Les dettes contractées par les États, et qui servent principalement à enrichir les gouvernants et leurs amis, ne peuvent aucunement engager les citoyens opprimés par ces États. Contrepoints reproduit ce texte écrit en 2003 qui, dans le contexte de crise des dettes souveraines, retrouve une certaine actualité.
Par François-René Rideau
Les collectivistes aiment à brandir comme étendard un soi-disant « problème de la dette » qui démontrerait comment « les pays pauvres » sont victimes de « l’exploitation » des « pays riches » et surtout de leurs « méchants capitalistes ». Ils appellent les « pays riches » à « annuler la dette » des « pays pauvres » — c’est-à-dire qu’ils veulent forcer les contribuables des pays encore relativement libres à financer les dépenses des dictateurs des pays les plus totalitaires.
Pour un libéral, il n’y a pas a priori d’entité morale « pays » capable de prêter ou d’emprunter. Seuls des individus peuvent accorder crédit ou s’endetter. Certes, des individus peuvent s’organiser, les uns en une banque, les autres en une entreprise, et se répartir volontairement les décisions, les charges, les risques et les bénéfices, lors d’opérations de crédit, ou toutes autres sortes d’opérations. Mais la légitimité de telles organisations tient précisément au caractère volontaire du contrat qui les noue; ce volontariat assure que la liberté-responsabilité des participants est conservée et répartie entre eux, et non pas dissociée pour être tantôt confisquée par les uns et tantôt rejetée sur les autres.
Or, dans un État, il n’y a rien de volontaire — et ce d’autant moins lorsque les États desdits « pays pauvres » n’ont même pas le prétexte d’être démocratiques. Même quand ces États sont démocratiques, un libéral avancera que les citoyens n’avaient pas le choix de ne pas en faire partie: seule la reconnaissance du droit pour chacun de faire sécession individuellement et unilatéralement peut redonner une quelconque légitimité aux entités appelées « États ». On peut en conclure que les dettes contractées « par les États », et qui servent principalement à enrichir les gouvernants et leurs amis, ne peuvent aucunement engager les citoyens opprimés par ces États, — pas plus que la dette d’un esclavagiste ne peut retomber sur ses anciens esclaves une fois affranchis.
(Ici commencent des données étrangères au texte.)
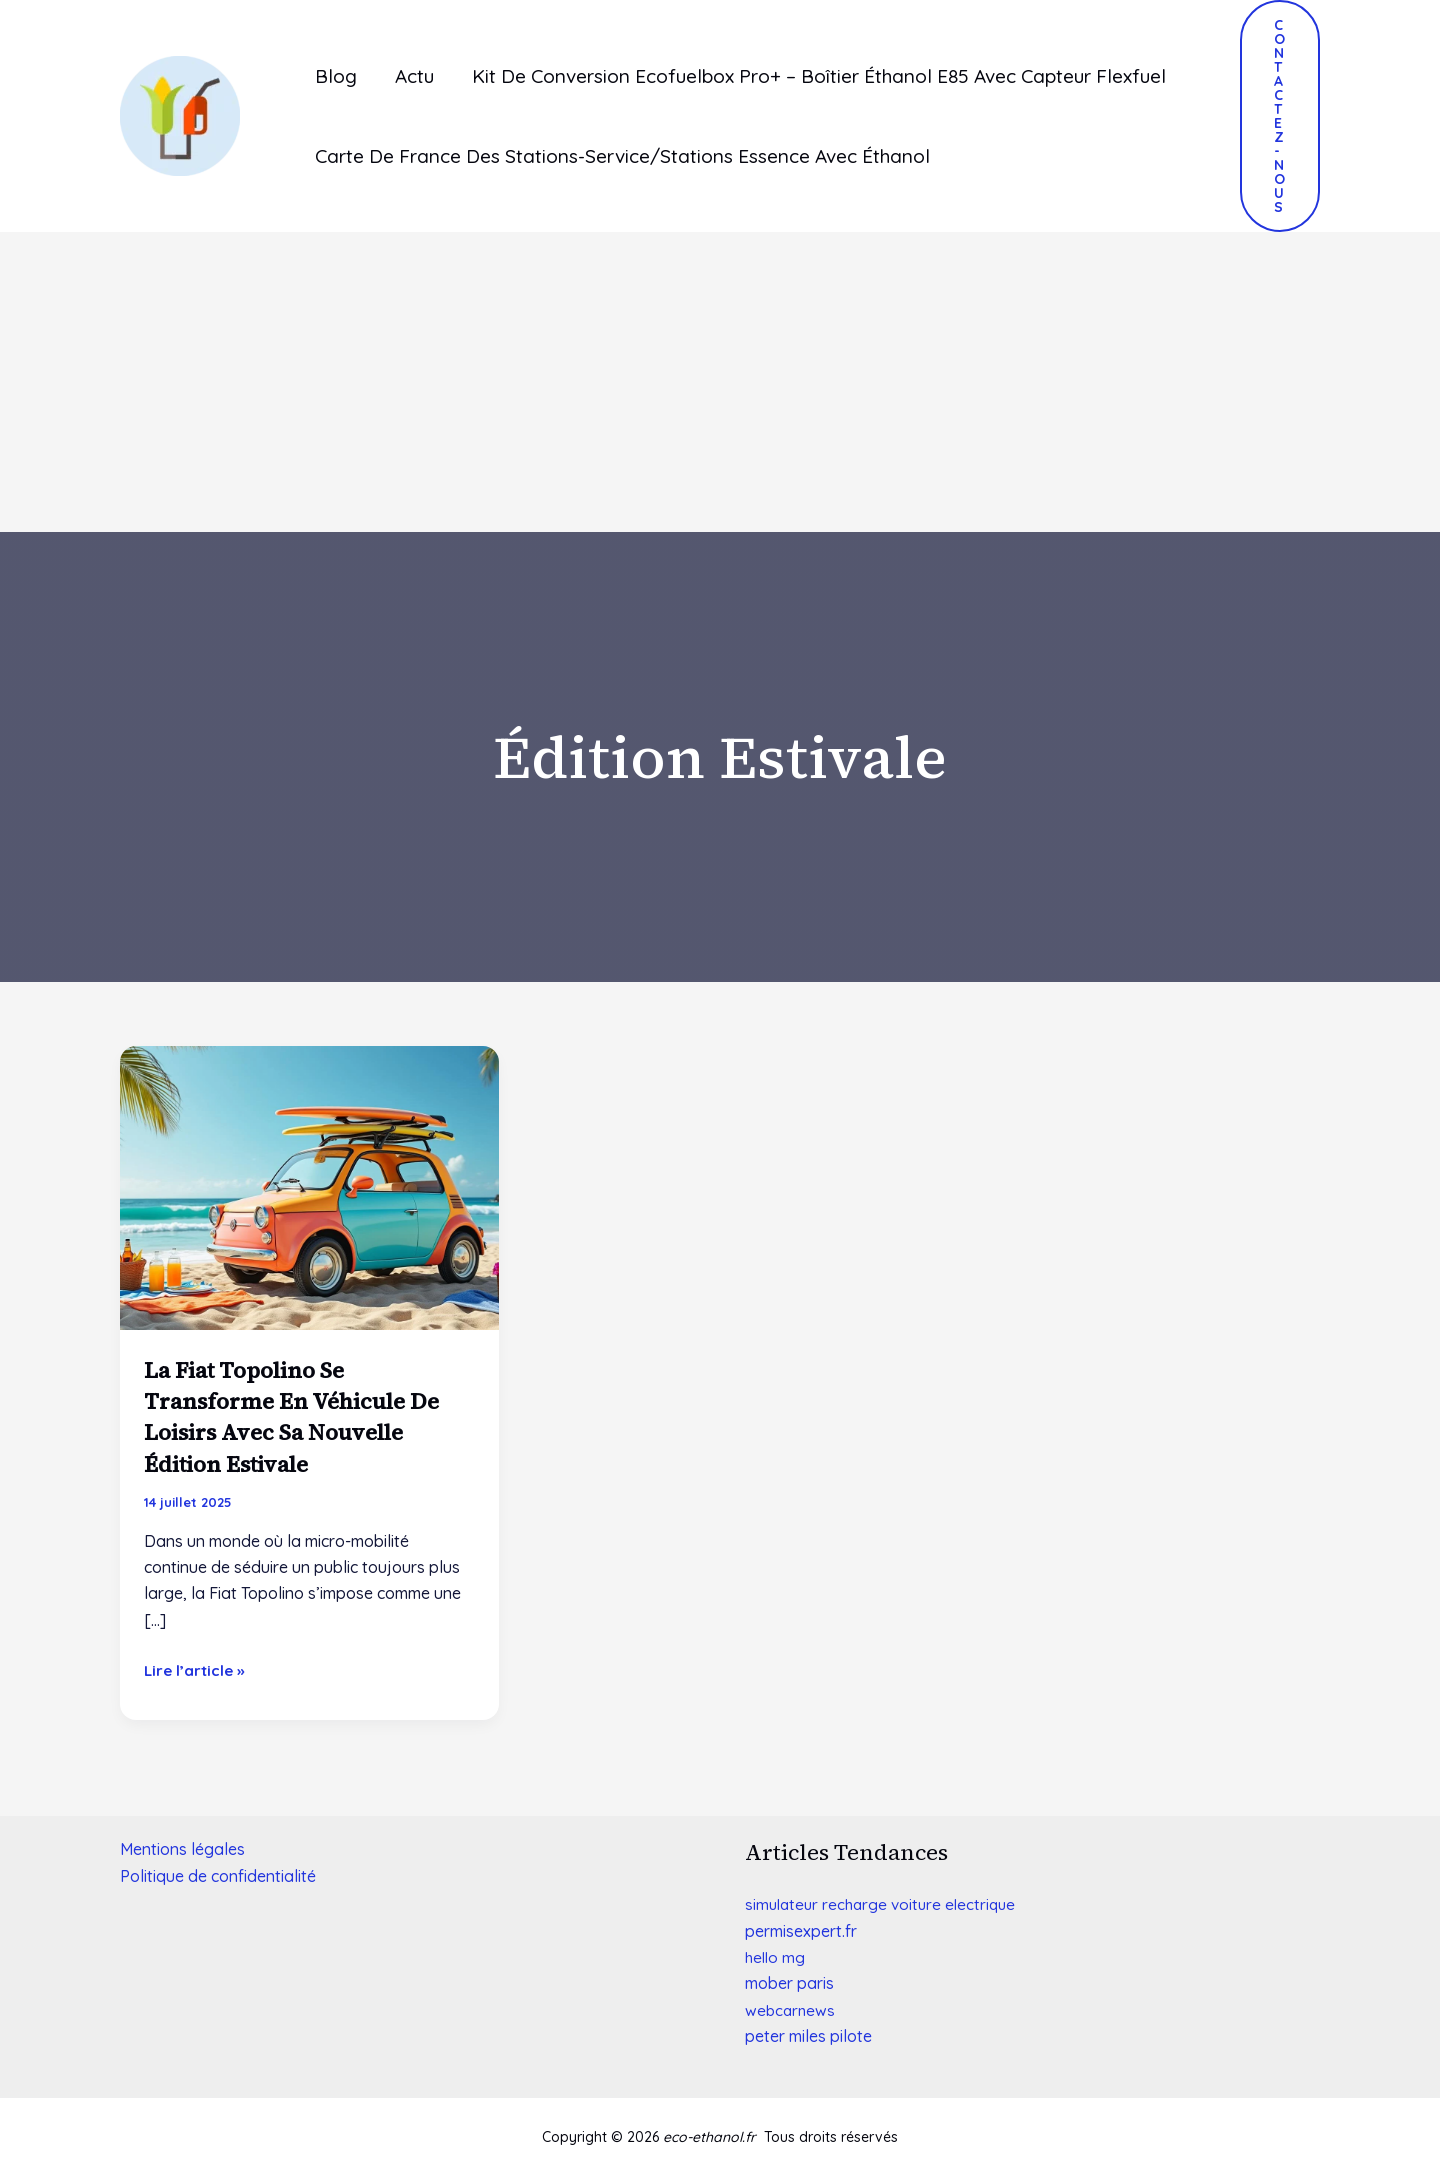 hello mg (776, 1957)
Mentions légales (182, 1849)
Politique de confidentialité (218, 1876)
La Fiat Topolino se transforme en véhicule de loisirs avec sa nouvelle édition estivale (304, 1416)
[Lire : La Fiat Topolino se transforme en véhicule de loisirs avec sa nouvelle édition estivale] (309, 1186)
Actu (414, 76)
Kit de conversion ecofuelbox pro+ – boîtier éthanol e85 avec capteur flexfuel (819, 76)
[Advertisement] (720, 382)
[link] (801, 1931)
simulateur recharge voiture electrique (885, 1904)
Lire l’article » (196, 1668)
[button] (1280, 116)
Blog (336, 76)
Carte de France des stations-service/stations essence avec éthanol (622, 156)
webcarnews (791, 2010) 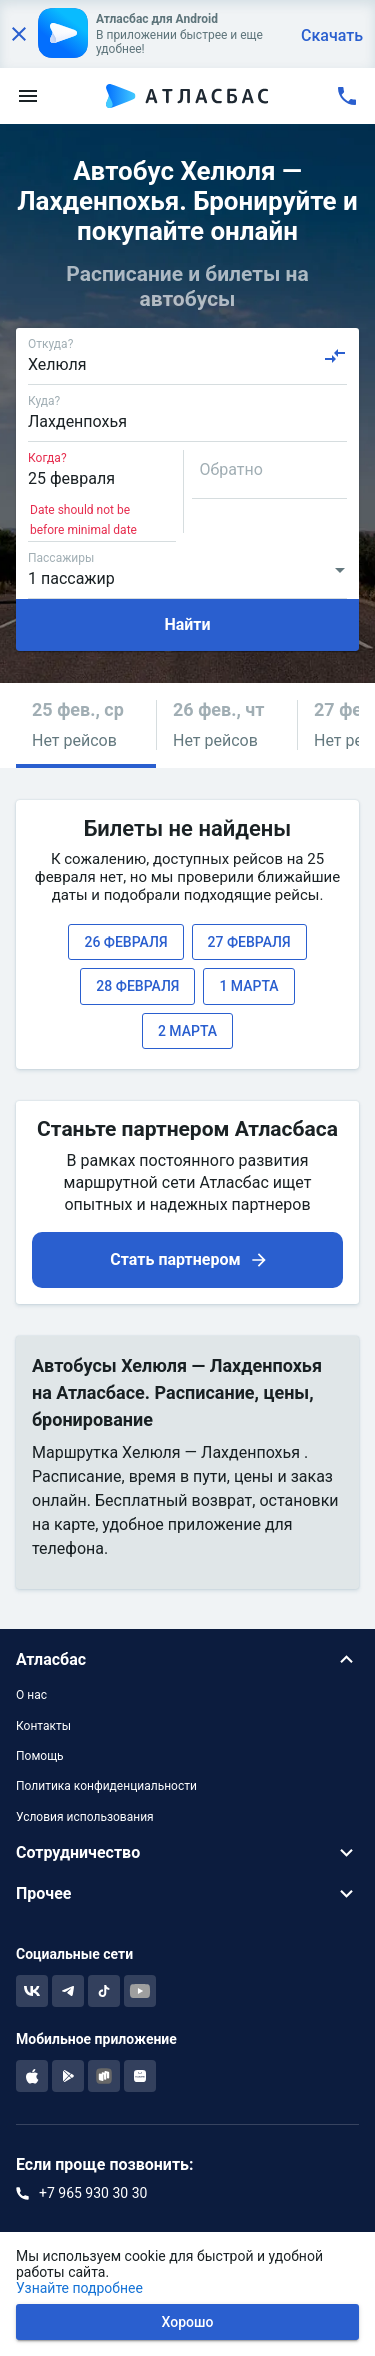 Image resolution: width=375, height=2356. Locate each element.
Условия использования (85, 1817)
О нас (31, 1695)
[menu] (28, 96)
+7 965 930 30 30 (93, 2193)
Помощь (40, 1756)
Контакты (43, 1726)
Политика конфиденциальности (106, 1786)
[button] (86, 725) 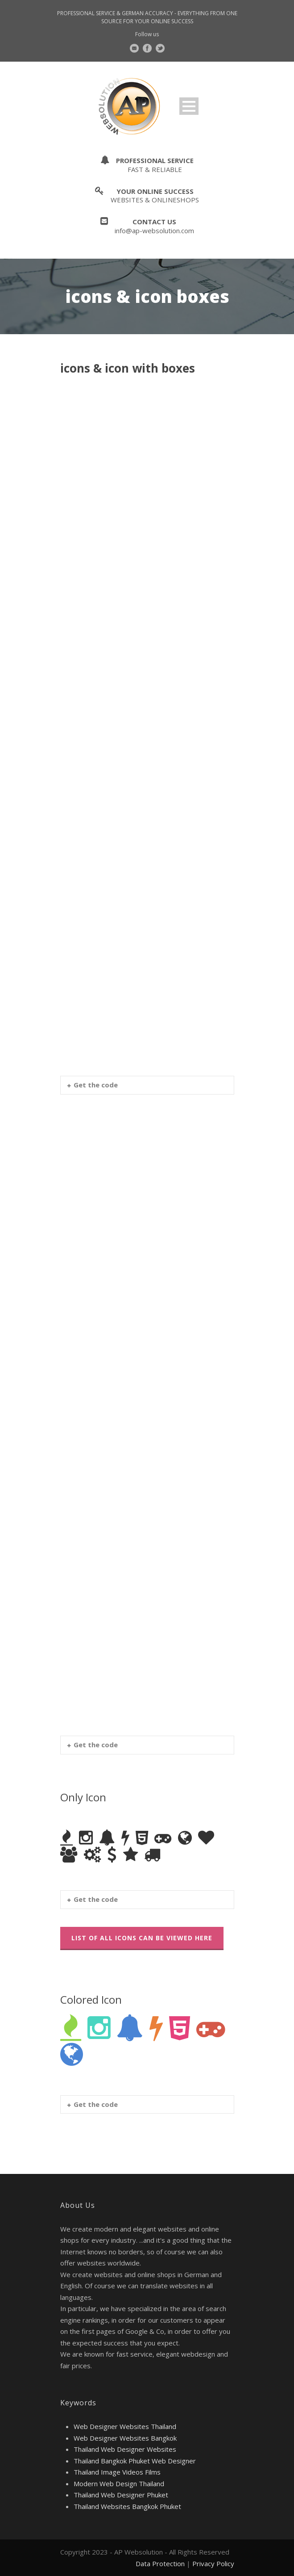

Dès lors, la solution est simple: les dettes n’engagent que les décisionnaires qui les contractent, ainsi que leurs complices directs. Présidents, ministres, hommes politiques, hauts fonctionnaires, chefs militaires, activistes des principaux lobbies et syndicats, et autres hommes de l’État, tous ceux qui possèdent un quelconque pouvoir politique, direct ou indirect, officiel ou officieux, formel ou informel — chacun d’entre eux est responsable à hauteur de son rôle dans la décision d’emprunter. Face à un éventuel refus de payer de la part des citoyens ou d’un gouvernement suivant, les prêteurs (banques, autres États) peuvent légitimement se retourner contre ceux qui se sont personnellement engagés à la légère (les hommes de l’État précédemment cités), mais pas contre ces tiers innocents que sont les citoyens opprimés, victimes des emprunteurs.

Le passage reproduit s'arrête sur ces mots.